Les changements de nom successifs de l’Etat islamique d’Irak (EEI) – devenu en 2013 l’Etat islamique en Irak et au Levant (EEIL) et en 2014 l’Etat islamique (EI) – ont accompagné l’exportation de l’organisation en dehors de son berceau irakien. Depuis la proclamation de son « califat », en juin 2014, l’EI a ouvert une dizaine de « franchises », le plus souvent en exploitant l’ancrage de groupes djihadistes locaux. Progressivement, certains groupes se débaptisent pour se confondre avec le nom des provinces (wilayat en arabe) revendiquées par l’organisation à travers l’Afrique et le Moyen-Orient.
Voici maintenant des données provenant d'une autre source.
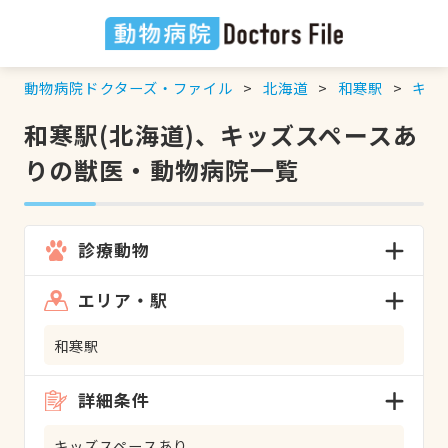
動物病院ドクターズ・ファイル
北海道
和寒駅
キッ
和寒駅(北海道)、キッズスペースあ
りの獣医・動物病院一覧
診療動物
エリア・駅
和寒駅
詳細条件
キッズスペースあり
Lire : L’Etat islamique multiplie ses « franchises » en Afrique

Sinaï (Egypte)

Province du Sinaï est le nom pris par le groupe Ansar Beït Al-Makdis (« les partisans de Jérusalem ») après son allégeance à l’EI en novembre 2014. Jusque-là inspirés par Al-Qaida, ces djihadistes ont revendiqué la plupart des attaques contre les forces de sécurité égyptiennes, dans le Nord-Sinaï ou dans la capitale égyptienne du Caire depuis le renversement du président islamiste Mohamed Morsi par les militaires, en juillet 2013. Principal fait d’armes de la Province du Sinaï : l’explosion de l’Airbus de la compagnie russe Metrojet, le 31 octobre, qui a coûté la vie à 224 personnes.
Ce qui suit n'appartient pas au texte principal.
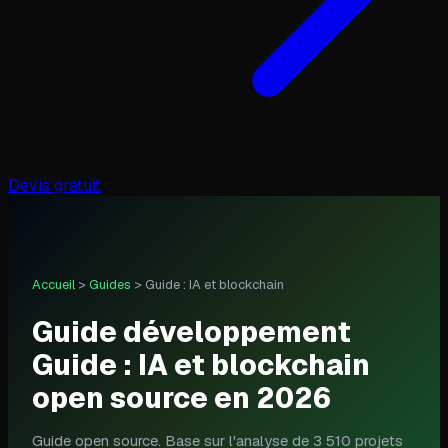
Devis gratuit
Accueil
>
Guides
>
Guide : IA et blockchain
Guide développement
Guide : IA et blockchain
open source en 2026
Guide open source. Base sur l'analyse de 3 510 projets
  • Date d’allégeance : novembre 2014
  • 22 attentats
  • 340 morts
  • Principaux intérêts visés : Egyptiens, Russes et Européens
  • Modes opératoires privilégiés : explosifs
  • Lieux visés : bâtiments publics ou militaires

Libye

C’est autour de la petite ville côtière de Derna, dans l’est de la Libye, que s’est constitué le noyau initial de l’EI libyen – la Province de Cyrénaïque – après que le Conseil consultatif de la jeunesse islamique lui eut prêté allégeance. L’organisation centrale a adoubé cette franchise, puis la Tripolitaine et le Fezzan ont été « intégrés » au califat. La Libye, aujourd’hui divisée et dépourvue d’Etat central, est un terrain fertile pour l’organisation djihadiste, responsable de la décapitation de 21 coptes égyptiens, en janvier 2016, ainsi que du meurtre de 28 Ethiopiens en avril. La branche libyenne de l’Etat islamique est actuellement engagée dans un bras de fer sanglant avec les forces pro-gouvernementales, qui veulent la déloger de son bastion de Syrte.

  • Date d’allégeance : octobre 2014
  • 19 attentats
  • 231 morts
  • Principaux intérêts visés : forces de l’ordre libyennes et Occidentaux
  • Modes opératoires privilégiés : fusillades, exécutions et voitures piégées

Afrique de l’Ouest (ex-Boko Haram)

Mouvement insurrectionnel djihadiste fréquemment qualifié de secte, Boko Haram (« le groupe de gens engagés dans la propagation des enseignements du Prophète et du djihad », de son vrai nom) a été créé en 2002 et est installé dans le nord-est du Nigeria. Responsable de près de 10 000 victimes dans le pays, il a prêté allégeance à l’EI en mars 2015. Ses actions contre des lieux publics (marchés, mosquées) sont destinées à faire un grand nombre de victimes.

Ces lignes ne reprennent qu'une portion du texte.